Parallel Solution for UAV Route Planning Problem using Ant Colony Optimisation on GPU with CUDA

Cekmez U., Ozsiginan M.

22nd IEEE Signal Processing and Communications Applications Conference (SIU), Trabzon, Turkey, 23 - 25 April 2014, pp.1122-1125 identifier identifier

  • Publication Type: Conference Paper / Full Text
  • Doi Number: 10.1109/siu.2014.6830431
  • City: Trabzon
  • Country: Turkey
  • Page Numbers: pp.1122-1125
  • Yıldız Technical University Affiliated: Yes


Using evolutionary algorithms to solve the optimisation problems yields valuable resutls in a reasonable time. But since the problem domain gets bigger, the still results may not be reached in such a short time. Thus, the new approaches to solve this complexity are being used, that is, for now, the GPU parallelization in contrast to traditional CPUs. Additional advantage of GPUs are: low energy consumption, better performance/price ratio, easy access, high bandwidth, etc. In this study, the Ant Colony Optimisation, a type of an evolutionary algorithm, is examined and re-designed so it is executed on GPU in a parallel manner.
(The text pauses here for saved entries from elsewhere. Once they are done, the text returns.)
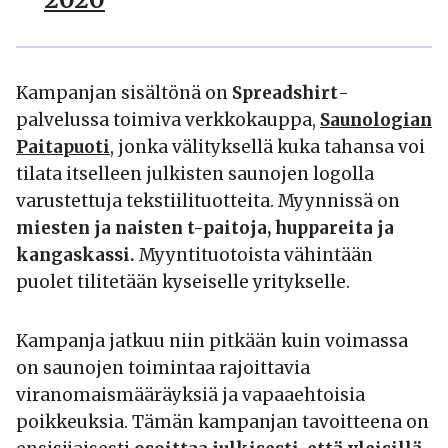
Kampanjan sisältönä on
Spreadshirt
-
palvelussa toimiva verkkokauppa,
Saunologian
Paitapuoti
, jonka välityksellä kuka tahansa voi
tilata itselleen julkisten saunojen logolla
varustettuja tekstiilituotteita. Myynnissä on
miesten ja naisten t-paitoja, huppareita ja
kangaskassi.
Myyntituotoista vähintään
puolet tilitetään kyseiselle yritykselle.
Kampanja jatkuu niin pitkään kuin voimassa
on saunojen toimintaa rajoittavia
viranomaismääräyksiä ja vapaaehtoisia
poikkeuksia. Tämän kampanjan tavoitteena on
The aim here is to use it to solve the route planning problems for UAV. In this context, proposed algorithm is tested in a well-known engineering problem (TSP), and experimental evaluation is conducted to compare with CPUs. The obtained results indicate that our approach leads to a considerable speedup. These results explicitly show that GPUs have a potential for acceleration of ACO in a parallel manner, and it allows to solve more complex real world tasks.